The meeting went downhill from there. A face-to-face session Will had hoped would run for an hour or more concluded just twenty minutes into the discussion. He never really connected with Maria, and heard through the grapevine, later that week, that he had lost the opportunity to a competitor.

During a debrief with his manager, Will explained what had happened at the opening of the meeting. That’s when his manager posed a question Will hadn’t considered: “Do you think the meeting might have gone better if you’d asked her why she was asking you that question?”
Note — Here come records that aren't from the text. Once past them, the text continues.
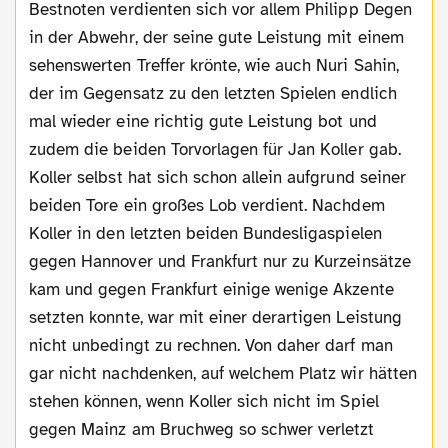
Bestnoten verdienten sich vor allem Philipp Degen
in der Abwehr, der seine gute Leistung mit einem
sehenswerten Treffer krönte, wie auch Nuri Sahin,
der im Gegensatz zu den letzten Spielen endlich
mal wieder eine richtig gute Leistung bot und
zudem die beiden Torvorlagen für Jan Koller gab.
Koller selbst hat sich schon allein aufgrund seiner
beiden Tore ein großes Lob verdient. Nachdem
Koller in den letzten beiden Bundesligaspielen
gegen Hannover und Frankfurt nur zu Kurzeinsätze
kam und gegen Frankfurt einige wenige Akzente
setzten konnte, war mit einer derartigen Leistung
nicht unbedingt zu rechnen. Von daher darf man
gar nicht nachdenken, auf welchem Platz wir hätten
stehen können, wenn Koller sich nicht im Spiel
gegen Mainz am Bruchweg so schwer verletzt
Don’t Miss the Opportunity!

Every time a prospect asks you a question during a sales call, it’s highly likely that you’ve got an opportunity to improve the relationship by asking your own question . . . instead of answering the prospect’s question directly. This is a basic communication principle that too many salespeople overlook.

To improve communications and avoid misinterpreting the intent of prospects’ questions or the meaning of their answers to your questions, David Sandler recommended that you ask for clarification. For example, a prospect like Maria may ask, “How much do you know about my company?”That may be a “smoke-screen” question to determine if you’ve done your homework before calling on her. Or (as was actually the case during Will’s meeting) the person may simply be eager to tell you about her company — how she took it over when her father retired and how she doubled its revenue in three years. By depriving Maria of the opportunity to “take a turn” in the conversation, Will missed an opportunity to deepen the relationship.

Another prospect may ask, “How strict are you with quantity discounts?” when he really wants to know if he can take advantage of a quantity discount and then arrange for a fourteen-day split shipment. A third prospect may ask, “How big is your company?” when he really wants to know if you’ll be able to handle an eleven-state distribution schedule.

What Is the Intent?

Wouldn’t it be nice to know the actual reasons behind a prospect’s question before you tried to answer it?

To simply ask prospects for the motive behind their questions, however, may be a bit too abrupt. To avoid being perceived as confrontational, you must soften your question by preceding it with an appropriately named softening statement.

For example:

Prospect: Have you done work for any of my competitors?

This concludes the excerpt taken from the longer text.